Spanisch im Aufschwung, Hispanistik unter Druck

Sowohl die Anzahl der Spanisch-Sprecher als auch die Bedeutung der spanischen Sprache nimmt zu. Es mangelt jedoch an Lehrern. „Das Fach Spanisch ist völlig überlaufen“, so Desirée Cremer, Dozentin für Synchrone Sprachwissenschaft an der Rheinische Friedrich-Wilhelms-Universität Bonn. Auch Óscar Loureda, Professor für Übersetzungswissenschaft von der Ruprecht-Karls-Universität Heidelberg, sagt, dass die Bereitschaft in Deutschland, in der Schule, Universität oder Volkshochschule (VHS) Spanisch zu erlernen, deutlich angestiegen sei. Nach Englisch sei Spanisch die in der VHS am meisten gewählte Fremdsprache.

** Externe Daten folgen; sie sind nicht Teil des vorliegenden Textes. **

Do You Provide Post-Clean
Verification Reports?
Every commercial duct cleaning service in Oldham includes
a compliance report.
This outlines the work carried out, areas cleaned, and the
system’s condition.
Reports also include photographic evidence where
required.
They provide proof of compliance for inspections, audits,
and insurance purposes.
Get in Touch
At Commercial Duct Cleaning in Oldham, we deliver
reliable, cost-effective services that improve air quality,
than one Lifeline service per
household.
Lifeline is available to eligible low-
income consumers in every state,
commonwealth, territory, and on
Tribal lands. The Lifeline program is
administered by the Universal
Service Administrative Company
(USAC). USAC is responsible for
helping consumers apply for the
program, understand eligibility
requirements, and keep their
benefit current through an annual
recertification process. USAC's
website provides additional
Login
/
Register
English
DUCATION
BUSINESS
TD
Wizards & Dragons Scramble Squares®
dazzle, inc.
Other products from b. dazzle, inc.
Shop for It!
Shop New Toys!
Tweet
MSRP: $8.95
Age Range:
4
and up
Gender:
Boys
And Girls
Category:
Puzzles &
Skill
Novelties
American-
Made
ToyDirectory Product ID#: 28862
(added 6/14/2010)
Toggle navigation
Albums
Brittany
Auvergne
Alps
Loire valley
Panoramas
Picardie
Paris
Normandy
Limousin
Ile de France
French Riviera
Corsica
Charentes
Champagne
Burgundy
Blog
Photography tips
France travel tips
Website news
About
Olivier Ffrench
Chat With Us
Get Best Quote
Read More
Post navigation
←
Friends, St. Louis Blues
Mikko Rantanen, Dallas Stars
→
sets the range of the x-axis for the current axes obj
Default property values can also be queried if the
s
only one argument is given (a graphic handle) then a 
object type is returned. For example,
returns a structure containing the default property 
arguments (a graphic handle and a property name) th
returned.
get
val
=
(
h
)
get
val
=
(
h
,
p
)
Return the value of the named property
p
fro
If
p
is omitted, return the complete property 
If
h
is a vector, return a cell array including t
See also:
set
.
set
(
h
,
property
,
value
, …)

Laut Loureda gibt es weltweit rund 515 Millionen Spanisch-Sprecher, wovon 431 Millionen Muttersprachler sind. In den Vereinigten Staaten von Amerika sei die Zahl der Spanisch-Sprecher innerhalb der vergangenen zwölf Jahren von 35 Mio. auf 50 Mio. gestiegen. Demzufolge ist Spanisch nach Chinesisch, Hindi, Urdu und Englisch die auf der Welt am häufigsten gesprochene Sprache. In Deutschland beherrschen 178.000 Menschen Spanisch als Muttersprache.

Hierzulande wird Spanisch in der Regel als zweite oder dritte Fremdsprache nach Englisch, Französisch oder Latein gewählt. Zwar steigt die Nachfrage nach Spanischunterricht, allerdings sind die Versuche, Spanisch aufzuwerten, etwa indem es in der Grundschule als Fremdsprache eingeführt wird, gescheitert. Der Grund: Kein Geld, keine Lehrer.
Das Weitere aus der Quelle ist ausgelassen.